* What is expected *
Where a line holds the word "Сатиновий", copy it from the records.

Given data START

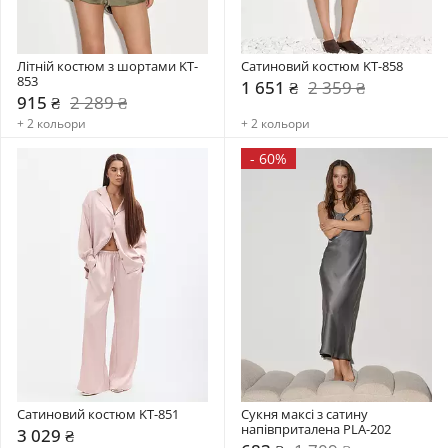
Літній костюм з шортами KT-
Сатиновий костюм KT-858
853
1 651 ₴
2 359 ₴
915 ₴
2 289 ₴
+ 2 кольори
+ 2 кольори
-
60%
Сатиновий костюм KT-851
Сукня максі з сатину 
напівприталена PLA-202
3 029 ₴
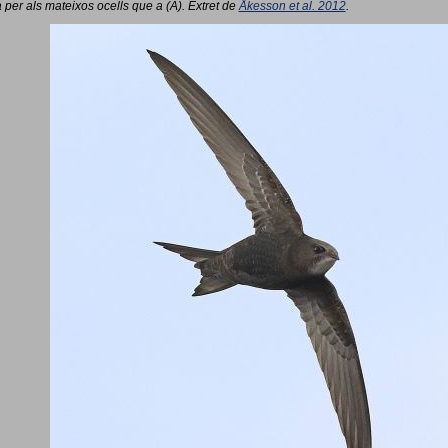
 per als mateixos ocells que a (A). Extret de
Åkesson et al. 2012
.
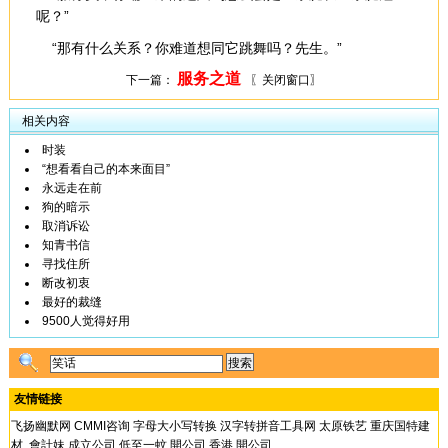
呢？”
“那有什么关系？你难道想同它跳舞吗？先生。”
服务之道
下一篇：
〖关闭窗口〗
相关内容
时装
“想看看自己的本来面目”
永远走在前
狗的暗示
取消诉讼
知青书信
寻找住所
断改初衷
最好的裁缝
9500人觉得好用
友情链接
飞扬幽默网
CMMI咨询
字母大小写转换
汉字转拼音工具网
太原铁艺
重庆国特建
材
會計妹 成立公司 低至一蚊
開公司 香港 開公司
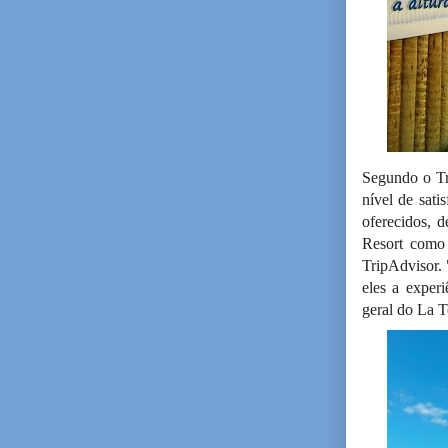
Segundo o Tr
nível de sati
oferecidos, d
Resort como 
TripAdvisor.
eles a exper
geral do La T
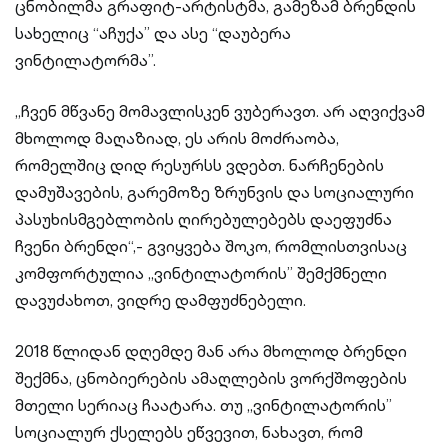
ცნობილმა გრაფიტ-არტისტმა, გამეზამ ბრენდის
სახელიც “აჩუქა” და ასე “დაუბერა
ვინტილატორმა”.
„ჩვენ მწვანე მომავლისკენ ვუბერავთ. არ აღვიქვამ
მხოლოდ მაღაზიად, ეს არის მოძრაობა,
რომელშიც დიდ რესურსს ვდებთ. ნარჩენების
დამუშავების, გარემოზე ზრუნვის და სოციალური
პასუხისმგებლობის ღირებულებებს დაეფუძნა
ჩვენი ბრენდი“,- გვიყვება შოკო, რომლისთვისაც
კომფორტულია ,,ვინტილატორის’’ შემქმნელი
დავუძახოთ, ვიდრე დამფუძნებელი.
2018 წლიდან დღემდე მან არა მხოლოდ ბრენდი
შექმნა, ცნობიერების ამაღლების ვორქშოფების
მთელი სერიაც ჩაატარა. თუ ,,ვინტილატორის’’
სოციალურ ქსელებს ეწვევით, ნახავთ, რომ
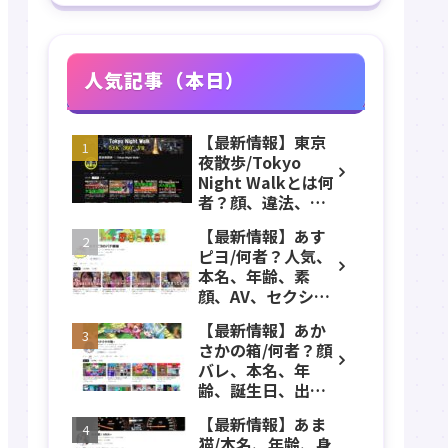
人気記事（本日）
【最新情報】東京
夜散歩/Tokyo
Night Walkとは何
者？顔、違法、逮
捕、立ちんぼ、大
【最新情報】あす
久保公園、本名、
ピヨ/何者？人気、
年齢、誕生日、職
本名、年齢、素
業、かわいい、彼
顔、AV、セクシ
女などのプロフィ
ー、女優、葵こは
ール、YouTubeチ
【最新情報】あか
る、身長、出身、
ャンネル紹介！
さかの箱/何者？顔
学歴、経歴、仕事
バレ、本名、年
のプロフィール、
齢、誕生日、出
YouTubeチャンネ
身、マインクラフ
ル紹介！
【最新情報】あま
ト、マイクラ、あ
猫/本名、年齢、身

Given data END
Given data START

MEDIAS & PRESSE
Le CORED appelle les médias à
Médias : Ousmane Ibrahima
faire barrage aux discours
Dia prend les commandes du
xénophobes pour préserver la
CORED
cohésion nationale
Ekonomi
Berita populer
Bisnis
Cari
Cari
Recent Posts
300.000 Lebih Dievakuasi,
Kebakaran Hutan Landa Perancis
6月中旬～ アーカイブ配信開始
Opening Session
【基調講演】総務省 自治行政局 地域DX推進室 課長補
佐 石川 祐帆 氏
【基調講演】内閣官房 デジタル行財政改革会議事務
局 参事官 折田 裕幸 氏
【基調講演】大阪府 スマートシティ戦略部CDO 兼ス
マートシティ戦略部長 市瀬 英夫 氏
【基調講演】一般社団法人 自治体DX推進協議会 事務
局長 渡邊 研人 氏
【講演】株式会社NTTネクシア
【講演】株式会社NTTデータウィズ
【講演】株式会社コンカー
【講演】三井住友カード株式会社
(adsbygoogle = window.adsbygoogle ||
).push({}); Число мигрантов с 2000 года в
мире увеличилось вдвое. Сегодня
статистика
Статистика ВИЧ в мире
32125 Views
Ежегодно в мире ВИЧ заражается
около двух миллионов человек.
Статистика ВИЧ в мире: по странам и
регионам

Given data END

* Exercise output *
Сатиновий костюм KT-858
Сатиновий костюм KT-851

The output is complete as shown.